Remove index.py file

* Addressing minor points

* Addressing comments
This commit is contained in:
Peter Veerman
2018-03-12 19:05:32 -07:00
committed by Devin Petersohn
parent 15a4392156
commit 6455ec934b
2 changed files with 317 additions and 13 deletions
+71 -6
View File
@@ -1742,14 +1742,79 @@ class DataFrame(object):
def rename(self, mapper=None, index=None, columns=None, axis=None,
copy=True, inplace=False, level=None):
raise NotImplementedError(
"To contribute to Pandas on Ray, please visit "

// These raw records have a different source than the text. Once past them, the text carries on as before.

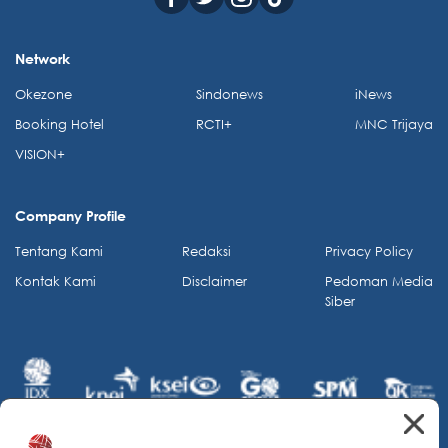
Network
Okezone
Sindonews
iNews
Booking Hotel
RCTI+
MNC Trijaya
VISION+
Company Profile
Tentang Kami
Redaksi
Privacy Policy
Kontak Kami
Disclaimer
Pedoman Media
Siber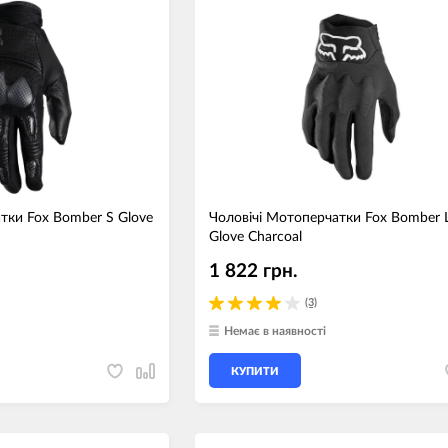
тки Fox Bomber S Glove
Чоловічі Мотоперчатки Fox Bomber 
Glove Charcoal
1 822 грн.
(3)
Немає в наявності
КУПИТИ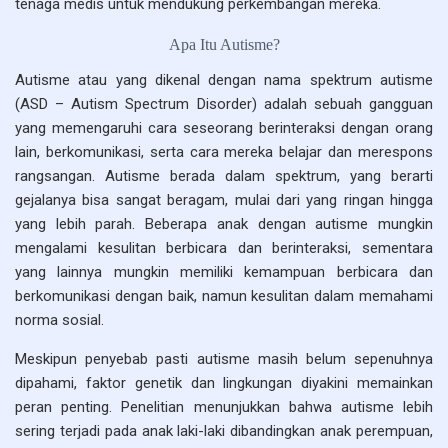
tenaga medis untuk mendukung perkembangan mereka.
Apa Itu Autisme?
Autisme atau yang dikenal dengan nama spektrum autisme
(ASD – Autism Spectrum Disorder) adalah sebuah gangguan
yang memengaruhi cara seseorang berinteraksi dengan orang
lain, berkomunikasi, serta cara mereka belajar dan merespons
rangsangan. Autisme berada dalam spektrum, yang berarti
gejalanya bisa sangat beragam, mulai dari yang ringan hingga
yang lebih parah. Beberapa anak dengan autisme mungkin
mengalami kesulitan berbicara dan berinteraksi, sementara
yang lainnya mungkin memiliki kemampuan berbicara dan
berkomunikasi dengan baik, namun kesulitan dalam memahami
norma sosial.
Meskipun penyebab pasti autisme masih belum sepenuhnya
dipahami, faktor genetik dan lingkungan diyakini memainkan
peran penting. Penelitian menunjukkan bahwa autisme lebih
sering terjadi pada anak laki-laki dibandingkan anak perempuan,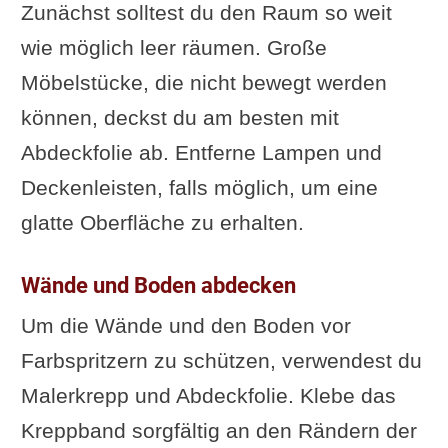
Zunächst solltest du den Raum so weit
wie möglich leer räumen. Große
Möbelstücke, die nicht bewegt werden
können, deckst du am besten mit
Abdeckfolie ab. Entferne Lampen und
Deckenleisten, falls möglich, um eine
glatte Oberfläche zu erhalten.
Wände und Boden abdecken
Um die Wände und den Boden vor
Farbspritzern zu schützen, verwendest du
Malerkrepp und Abdeckfolie. Klebe das
Kreppband sorgfältig an den Rändern der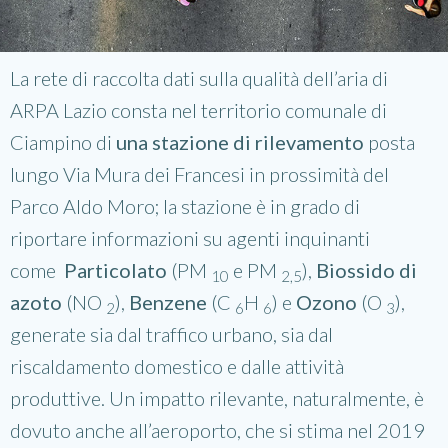
La rete di raccolta dati sulla qualità dell’aria di
ARPA Lazio consta nel territorio comunale di
Ciampino di
una
stazione di rilevamento
posta
lungo Via Mura dei Francesi in prossimità del
Parco Aldo Moro; la stazione è in grado di
riportare informazioni su agenti inquinanti
come
Particolato
(PM
e PM
),
Biossido di
10
2,5
azoto
(NO
),
Benzene
(C
H
) e
Ozono
(O
),
2
6
6
3
generate sia dal traffico urbano, sia dal
riscaldamento domestico e dalle attività
produttive. Un impatto rilevante, naturalmente, è
dovuto anche all’aeroporto, che si stima nel 2019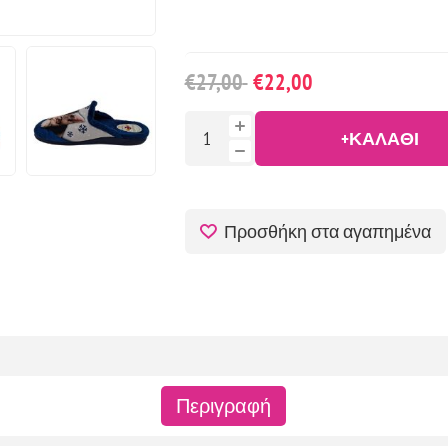
€27,00
€22,00
+ΚΑΛΆΘΙ
Προσθήκη στα αγαπημένα
Περιγραφή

"github.com/ray-project/ray.")
if mapper is None and index is None and columns is None:
raise TypeError('must pass an index to rename')
if axis is None:
if columns is not None:
new_df = [
_deploy_func.remote(
lambda df: df.rename(columns=columns,
copy=copy, level=level),
part
)
for part in self._df
]
new_columns = pd.DataFrame(columns=self.columns)\
.rename(columns=columns, copy=copy, level=level)\
.columns
new_df = DataFrame(new_df, new_columns, self.index)
else:
new_df = self.copy()
if index is not None:
new_df.index = self._index.rename(index=index, copy=copy,
level=level).index
else:
new_df = self._map_partitions(
lambda df: df.rename(mapper=mapper, axis=axis, copy=copy,
level=level)
)
new_df._index = new_df._index.rename(mapper=mapper, axis=axis,
copy=copy, level=level)
new_df.columns = pd.DataFrame(columns=new_df.columns)\
.rename(mapper=mapper, axis=axis, copy=copy,
level=level).columns
if inplace:
self._update_inplace(
df=new_df._df,
columns=new_df.columns,
index=new_df.index
)
else:
return new_df
def rename_axis(self, mapper, axis=0, copy=True, inplace=False):
raise NotImplementedError(
"To contribute to Pandas on Ray, please visit "
"github.com/ray-project/ray.")
axes_is_columns = axis == 1 or axis == "columns"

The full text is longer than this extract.